I haven’t. This has totally failed and I could use some help.

I had a lot of thoughts initially about how to pull this off, and I was mostly concerned about how oXygen would be able to handle any solution I came up with. Happily, my colleague Mark introduced me to BaseX, which is an xml database and xQuery processor. It’s awesome, and has been able to handle everything I’ve thrown at it thus far.

When it came down to it, I realized that I just wanted to find the note, then find a note in the parent component, and figure out if they were the same. I toyed with the idea of making a hash of each of these and comparing them, but it turned out that BaseX was able (I think) to handle the content of the note itself.

The xQuery is here, and the meaty bits are below.

declare variable $COLLECTION as document-node()* := db:open('MSSAAtExport');

for $note in $COLLECTION//ead:ead//ead:note//text()
let $doc := base-uri($note),
$parent-note := $note/parent::ead:c/parent::ead:c/ead:note[1]//text()

Basically, I’ve put all of my EAD in a database in BaseX called “MSSAAtExport” (which is the best thing I could have done — it made everything fast and awesome). Then, I declared my main variable, $note (any <note> element, anywhere, although strictly speaking I’m only interested in notes in the <dsc>). I declared $doc as the file I’m in.

Finally, (and here’s where I’m pretty sure my mistake is, so PLEASE CHECK), I created another variable for the note that might have been duplicated. Because that’s the problem, right? There are notes in components that were duplicated in parent components. So, $parent-note starts at $note, then goes up to its own <c>, then goes up to the parent <c>, and then goes down to the parent <note>. For both the $note and $parent-note, I was hoping to simplify things by just comparing the text of the element, and not everything else.

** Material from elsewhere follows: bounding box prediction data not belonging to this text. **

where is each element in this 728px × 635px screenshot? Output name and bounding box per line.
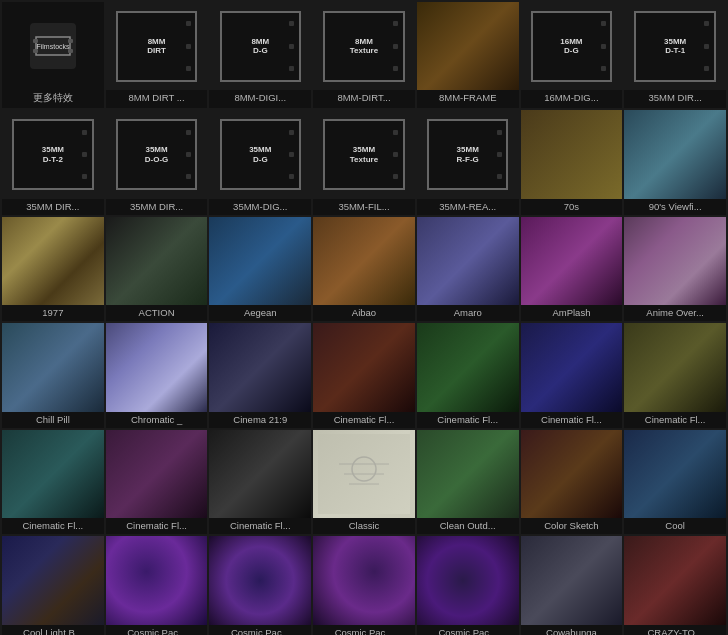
- item-label-classic: Classic: [313, 518, 415, 534]
- item-label-cool: Cool: [624, 518, 726, 534]
- item-label-chromatic: Chromatic _: [106, 412, 208, 428]
- item-label-35mm-fil: 35MM-FIL...: [313, 199, 415, 215]
- grid-item-1977[interactable]: 1977: [2, 217, 104, 321]
- item-label-cosmic2: Cosmic Pac...: [209, 625, 311, 635]
- item-label-35mm-dir3: 35MM DIR...: [106, 199, 208, 215]
- grid-item-aegean[interactable]: Aegean: [209, 217, 311, 321]
- item-label-cinfl4: Cinematic Fl...: [624, 412, 726, 428]
- item-label-amplash: AmPlash: [521, 305, 623, 321]
- grid-item-35mm-fil[interactable]: 35MMTexture35MM-FIL...: [313, 110, 415, 214]
- effects-grid: Filmstocks 更多特效8MMDIRT8MM DIRT ...8MMD-G…: [0, 0, 728, 635]
- grid-item-cinfl5[interactable]: Cinematic Fl...: [2, 430, 104, 534]
- grid-item-8mm-digi[interactable]: 8MMD-G8MM-DIGI...: [209, 2, 311, 108]
- grid-item-cool[interactable]: Cool: [624, 430, 726, 534]
- item-label-cinema: Cinema 21:9: [209, 412, 311, 428]
- item-label-90s: 90's Viewfi...: [624, 199, 726, 215]
- grid-item-filmstocks[interactable]: Filmstocks 更多特效: [2, 2, 104, 108]
- item-label-cinfl5: Cinematic Fl...: [2, 518, 104, 534]
- item-label-crazy: CRAZY-TO...: [624, 625, 726, 635]
- item-label-8mm-dirt2: 8MM-DIRT...: [313, 90, 415, 106]
- grid-item-crazy[interactable]: CRAZY-TO...: [624, 536, 726, 635]
- item-label-16mm-digi: 16MM-DIG...: [521, 90, 623, 106]
- item-label-clean: Clean Outd...: [417, 518, 519, 534]
- grid-item-35mm-dir3[interactable]: 35MMD-O-G35MM DIR...: [106, 110, 208, 214]
- item-label-cinfl1: Cinematic Fl...: [313, 412, 415, 428]
- item-label-cinfl2: Cinematic Fl...: [417, 412, 519, 428]
- grid-item-cinfl4[interactable]: Cinematic Fl...: [624, 323, 726, 427]
- grid-item-16mm-digi[interactable]: 16MMD-G16MM-DIG...: [521, 2, 623, 108]
- item-label-anime: Anime Over...: [624, 305, 726, 321]
- grid-item-chill[interactable]: Chill Pill: [2, 323, 104, 427]
- item-label-aegean: Aegean: [209, 305, 311, 321]
- item-label-cinfl6: Cinematic Fl...: [106, 518, 208, 534]
- grid-item-cinfl3[interactable]: Cinematic Fl...: [521, 323, 623, 427]
- item-label-action: ACTION: [106, 305, 208, 321]
- grid-item-cosmic2[interactable]: Cosmic Pac...: [209, 536, 311, 635]
- grid-item-cosmic3[interactable]: Cosmic Pac...: [313, 536, 415, 635]
- grid-item-70s[interactable]: 70s: [521, 110, 623, 214]
- grid-item-cosmic1[interactable]: Cosmic Pac...: [106, 536, 208, 635]
- item-label-aibao: Aibao: [313, 305, 415, 321]
- grid-item-cinfl2[interactable]: Cinematic Fl...: [417, 323, 519, 427]
- item-label-70s: 70s: [521, 199, 623, 215]
- grid-item-35mm-dig[interactable]: 35MMD-G35MM-DIG...: [209, 110, 311, 214]
- item-label-cosmic3: Cosmic Pac...: [313, 625, 415, 635]
- grid-item-amaro[interactable]: Amaro: [417, 217, 519, 321]
- grid-item-cinfl6[interactable]: Cinematic Fl...: [106, 430, 208, 534]
- item-label-1977: 1977: [2, 305, 104, 321]
- grid-item-8mm-frame[interactable]: 8MM-FRAME: [417, 2, 519, 108]
- item-label-colorsketch: Color Sketch: [521, 518, 623, 534]
- item-label-8mm-frame: 8MM-FRAME: [417, 90, 519, 106]
- grid-item-cinema[interactable]: Cinema 21:9: [209, 323, 311, 427]
- item-label-cosmic1: Cosmic Pac...: [106, 625, 208, 635]
- grid-item-35mm-rea[interactable]: 35MMR-F-G35MM-REA...: [417, 110, 519, 214]
- grid-item-cinfl7[interactable]: Cinematic Fl...: [209, 430, 311, 534]
- grid-item-cinfl1[interactable]: Cinematic Fl...: [313, 323, 415, 427]
- item-label-chill: Chill Pill: [2, 412, 104, 428]
- grid-item-aibao[interactable]: Aibao: [313, 217, 415, 321]
- item-label-cinfl7: Cinematic Fl...: [209, 518, 311, 534]
- grid-item-amplash[interactable]: AmPlash: [521, 217, 623, 321]
- grid-item-cowabunga[interactable]: Cowabunga: [521, 536, 623, 635]
- grid-item-8mm-dirt2[interactable]: 8MMTexture8MM-DIRT...: [313, 2, 415, 108]
- item-label-35mm-dig: 35MM-DIG...: [209, 199, 311, 215]
- item-label-8mm-digi: 8MM-DIGI...: [209, 90, 311, 106]
- grid-item-action[interactable]: ACTION: [106, 217, 208, 321]
- grid-item-colorsketch[interactable]: Color Sketch: [521, 430, 623, 534]
- grid-item-35mm-dir2[interactable]: 35MMD-T-235MM DIR...: [2, 110, 104, 214]
- item-label-amaro: Amaro: [417, 305, 519, 321]
- item-label-filmstocks: 更多特效: [2, 90, 104, 108]
- grid-item-classic[interactable]: Classic: [313, 430, 415, 534]
- item-label-35mm-rea: 35MM-REA...: [417, 199, 519, 215]
- grid-item-cosmic4[interactable]: Cosmic Pac...: [417, 536, 519, 635]
- grid-item-8mm-dirt1[interactable]: 8MMDIRT8MM DIRT ...: [106, 2, 208, 108]
- item-label-8mm-dirt1: 8MM DIRT ...: [106, 90, 208, 106]
- item-label-35mm-dir1: 35MM DIR...: [624, 90, 726, 106]
- svg-point-10: [352, 457, 376, 481]
- item-label-35mm-dir2: 35MM DIR...: [2, 199, 104, 215]
- grid-item-chromatic[interactable]: Chromatic _: [106, 323, 208, 427]
- grid-item-coollight[interactable]: Cool Light B...: [2, 536, 104, 635]
- item-label-cinfl3: Cinematic Fl...: [521, 412, 623, 428]
- grid-item-35mm-dir1[interactable]: 35MMD-T-135MM DIR...: [624, 2, 726, 108]
- svg-text:Filmstocks: Filmstocks: [36, 43, 70, 50]
- item-label-coollight: Cool Light B...: [2, 625, 104, 635]
- grid-item-90s[interactable]: 90's Viewfi...: [624, 110, 726, 214]
- item-label-cowabunga: Cowabunga: [521, 625, 623, 635]
- item-label-cosmic4: Cosmic Pac...: [417, 625, 519, 635]
- grid-item-clean[interactable]: Clean Outd...: [417, 430, 519, 534]
- grid-item-anime[interactable]: Anime Over...: [624, 217, 726, 321]
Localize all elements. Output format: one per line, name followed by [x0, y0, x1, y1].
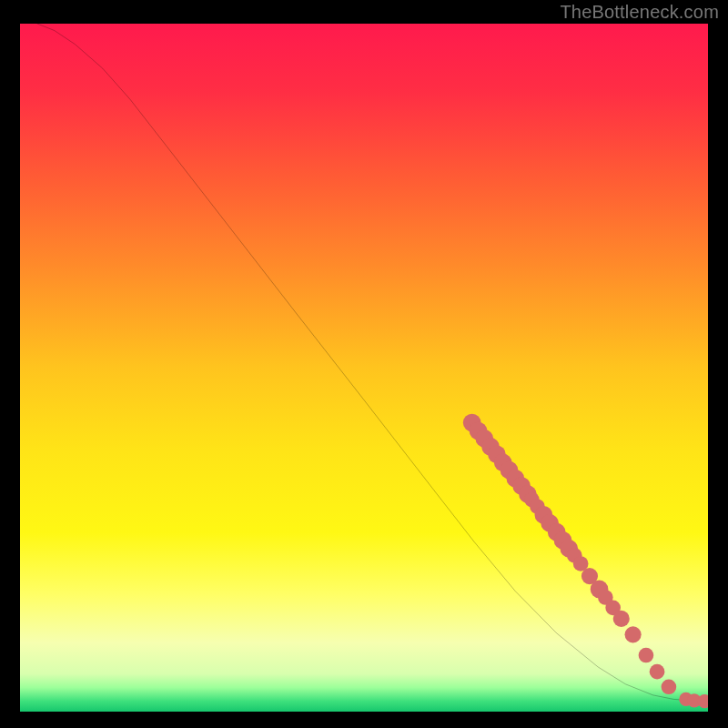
chart-stage: TheBottleneck.com [0, 0, 728, 728]
data-marker [650, 664, 665, 680]
chart-plot [20, 24, 708, 712]
data-marker [639, 648, 654, 663]
data-marker [662, 679, 677, 694]
watermark-text: TheBottleneck.com [560, 2, 719, 23]
data-marker [613, 611, 630, 627]
data-marker [625, 626, 642, 642]
gradient-background [20, 24, 708, 712]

Finally, I have the return statement.

return
<dupes>
<doc>{$doc}</doc>
<results>{if ($note eq $parent-note)
 then "same"
 else "different"
 }</results>
</dupes>

So, it came back with no matches. This is great, right? It means that there are no notes that were duplicated at the parent! Hooray!!!!

BUT, before congratulating myself too much, I decided to test it by inserting a note in the parent component of a component with a note, and checking to see if they came back the same. No dice. They came back as different, which means that there’s something wrong with this query.

The appeal

If you’re so inclined, please check my work and let me know where I messed up. Alternately, let me know if you have thoughts on a better/easier way to do this. Until then, I’ll keep chipping away at other reports in my list.